**The task:**
Give again, word for word, the lines below that run from the line with "Рівень стандарту" through the line with "que iam para". Drop the pictures.

Segment Open

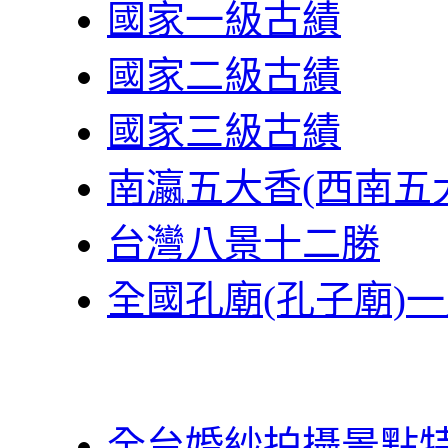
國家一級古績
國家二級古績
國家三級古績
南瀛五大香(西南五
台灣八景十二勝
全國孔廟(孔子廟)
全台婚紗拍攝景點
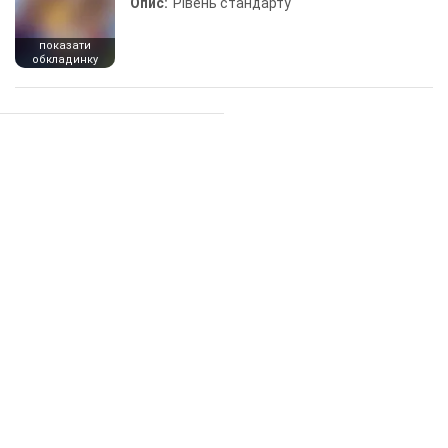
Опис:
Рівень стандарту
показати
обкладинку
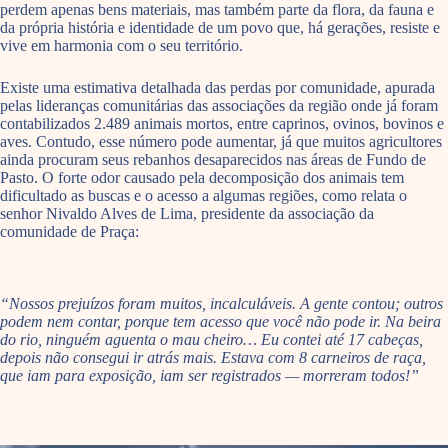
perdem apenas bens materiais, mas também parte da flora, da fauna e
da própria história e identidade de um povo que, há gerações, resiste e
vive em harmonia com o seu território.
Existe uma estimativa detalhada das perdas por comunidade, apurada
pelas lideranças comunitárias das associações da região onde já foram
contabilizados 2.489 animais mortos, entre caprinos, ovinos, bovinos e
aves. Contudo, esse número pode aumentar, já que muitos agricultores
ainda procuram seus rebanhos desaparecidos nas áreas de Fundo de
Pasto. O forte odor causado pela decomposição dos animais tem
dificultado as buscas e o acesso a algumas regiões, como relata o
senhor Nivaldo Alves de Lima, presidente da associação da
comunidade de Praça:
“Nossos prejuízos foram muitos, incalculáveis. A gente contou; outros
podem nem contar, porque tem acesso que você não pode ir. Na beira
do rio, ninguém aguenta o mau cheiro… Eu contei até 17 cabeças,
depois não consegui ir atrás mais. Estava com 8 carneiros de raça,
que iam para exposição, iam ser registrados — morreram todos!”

Segment Closed
Segment Open

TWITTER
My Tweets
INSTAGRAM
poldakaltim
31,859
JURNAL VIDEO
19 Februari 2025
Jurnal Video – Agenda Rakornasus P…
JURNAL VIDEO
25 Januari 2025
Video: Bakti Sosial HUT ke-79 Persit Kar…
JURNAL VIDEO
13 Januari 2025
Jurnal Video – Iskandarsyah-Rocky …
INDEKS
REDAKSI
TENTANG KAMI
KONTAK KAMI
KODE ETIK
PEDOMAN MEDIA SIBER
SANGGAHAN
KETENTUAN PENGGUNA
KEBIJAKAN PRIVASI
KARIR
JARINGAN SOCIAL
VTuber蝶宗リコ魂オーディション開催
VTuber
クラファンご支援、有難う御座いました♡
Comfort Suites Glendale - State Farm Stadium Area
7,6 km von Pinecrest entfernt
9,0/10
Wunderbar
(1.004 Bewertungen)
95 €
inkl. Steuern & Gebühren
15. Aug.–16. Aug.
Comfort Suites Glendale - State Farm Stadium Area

Segment Closed
Segment Open

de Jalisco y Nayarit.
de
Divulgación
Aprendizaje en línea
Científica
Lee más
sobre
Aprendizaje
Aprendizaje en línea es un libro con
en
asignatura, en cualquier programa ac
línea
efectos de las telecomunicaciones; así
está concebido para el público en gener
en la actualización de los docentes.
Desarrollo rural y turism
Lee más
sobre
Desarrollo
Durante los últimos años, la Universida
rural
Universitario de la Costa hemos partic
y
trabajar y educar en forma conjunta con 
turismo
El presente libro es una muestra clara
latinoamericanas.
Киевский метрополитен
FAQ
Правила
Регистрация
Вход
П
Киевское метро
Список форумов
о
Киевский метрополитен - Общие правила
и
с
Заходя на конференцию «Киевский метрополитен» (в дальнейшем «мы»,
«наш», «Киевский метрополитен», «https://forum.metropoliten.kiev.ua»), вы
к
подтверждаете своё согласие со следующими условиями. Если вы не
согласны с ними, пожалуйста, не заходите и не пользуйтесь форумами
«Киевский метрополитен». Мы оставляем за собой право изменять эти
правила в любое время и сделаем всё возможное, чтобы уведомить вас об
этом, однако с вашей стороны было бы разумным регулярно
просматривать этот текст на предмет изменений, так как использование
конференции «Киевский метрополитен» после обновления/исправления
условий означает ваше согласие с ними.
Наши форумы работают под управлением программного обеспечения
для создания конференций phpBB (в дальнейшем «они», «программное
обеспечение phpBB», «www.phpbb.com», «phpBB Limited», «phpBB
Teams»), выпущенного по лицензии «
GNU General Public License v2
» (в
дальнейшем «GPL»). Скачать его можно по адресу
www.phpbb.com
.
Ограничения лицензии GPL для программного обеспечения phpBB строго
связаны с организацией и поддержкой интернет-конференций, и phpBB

Segment Closed

**Response:**
Рівень стандарту
показати
обкладинку
perdem apenas bens materiais, mas também parte da flora, da fauna e
da própria história e identidade de um povo que, há gerações, resiste e
vive em harmonia com o seu território.
Existe uma estimativa detalhada das perdas por comunidade, apurada
pelas lideranças comunitárias das associações da região onde já foram
contabilizados 2.489 animais mortos, entre caprinos, ovinos, bovinos e
aves. Contudo, esse número pode aumentar, já que muitos agricultores
ainda procuram seus rebanhos desaparecidos nas áreas de Fundo de
Pasto. O forte odor causado pela decomposição dos animais tem
dificultado as buscas e o acesso a algumas regiões, como relata o
senhor Nivaldo Alves de Lima, presidente da associação da
comunidade de Praça:
“Nossos prejuízos foram muitos, incalculáveis. A gente contou; outros
podem nem contar, porque tem acesso que você não pode ir. Na beira
do rio, ninguém aguenta o mau cheiro… Eu contei até 17 cabeças,
depois não consegui ir atrás mais. Estava com 8 carneiros de raça,
que iam para exposição, iam ser registrados — morreram todos!”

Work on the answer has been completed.